Two Thousand and Ten Injuries

(Polyvinyl; 2010)

By Andrew Hall | 21 April 2010

When we last left Love Is All, they had released a firecracker of a sophomore record, A Hundred Things Keep Me Up At Night (2008), and followed it up with an EP, Last Choice (2009), that saw them pushing in about four directions at once. Two Thousand and Ten Injuries, the band’s third album, doesn’t fulfill their promise, however; instead of taking alternate shots at the heart and the throat (mostly by way of Åke Strömer’s apocalyptic sax solos), they shoot for both at once through a lens more indebted to British post-punk than ever before. While the band’s songs don’t appear to really be any better or worse than those that preceded them, they sound frustratingly subdued where they should be out for blood, and the whole thing is quite a bit less fun.

The most irritating thing about it is the fact that all of the basic elements that should make these good songs are still intact. “Repetition,” for example, has a great chorus—singer Josephine Olausson repeating “Be still, be still, my heart, you’re beating way too fast”—and the guitars and percussion moving the song along don’t seem problematic, but the entire production simply sounds flat and lifeless, devoid of the ramshackle energy and fuzz that made even the less-successful moments of A Hundred Things such a joy to revisit. On “Never Now,” Olausson again sounds great but nothing propels the song; it’s all a bit too airy, more concerned with texture. “Less Than Thrilled” suffers from the same problem, as Olausson’s distorted vocals get buried beneath the bass and hi-hat. When Strömer gets his turn, finally, on “The Birds Were Singing With All Their Might,” nothing about his instrument seems primed for high-frequency shitkicking; instead, he plays it completely straight atop their most eighties-indebted song yet. And then there’s “Early Warnings”—if the versions on the Last Choice EP and on this album differ, they do so very subtly, except that here the sequencing drains the song, one of the best this band has written yet, of its momentum.

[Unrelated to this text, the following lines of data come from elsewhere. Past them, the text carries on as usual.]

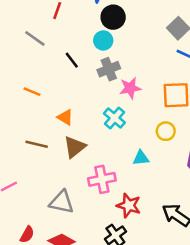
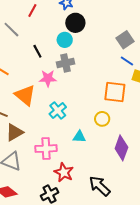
pink star: (130, 88) -> (48, 78), moved
orange triangle: (65, 117) -> (25, 95), size x1.6
cyan cross: (114, 118) -> (58, 111), moved
brown triangle: (75, 147) -> (14, 132), moved

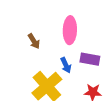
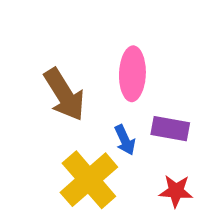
brown arrow: (34, 41) -> (64, 95), size x1.8

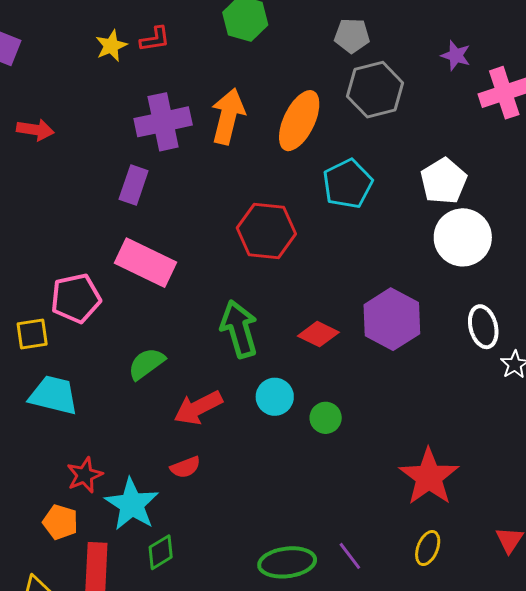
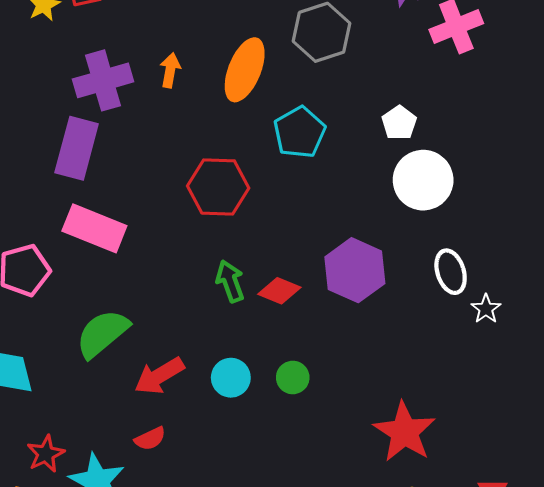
orange arrow: (228, 116) -> (170, 70), size x0.6
white pentagon: (444, 181) -> (399, 123), size x0.7
purple rectangle: (134, 185) -> (77, 148), size x1.5
green arrow: (239, 329) -> (230, 281), moved, size x0.7
green semicircle: (146, 364) -> (102, 333), size x1.4
cyan circle: (275, 397) -> (231, 378), moved

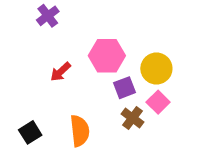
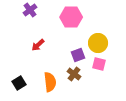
pink hexagon: (107, 56) -> (71, 17), moved
pink square: (158, 102) -> (99, 64), turned -32
brown cross: (132, 118) -> (74, 74), moved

My frustration is simple: not only does the record’s production drag down what could have (probably) been good songs, the band deliberately downplays its two best players, and everything suffers as a consequence. More than anything else, it reminds me of seeing Love Is All in late 2008. Following sets approximately 15-20 minutes in length from Nodzzz and Vivian Girls, Love Is All proceeded to play half an hour of pop that should’ve been about a million times more ragged than it was. The strength of A Hundred Things kept me interested, but both Injuries and that performance demonstrate a band attempting to transition into an even more pop-oriented realm—something, two years on, I’m not convinced they’re much closer at getting right.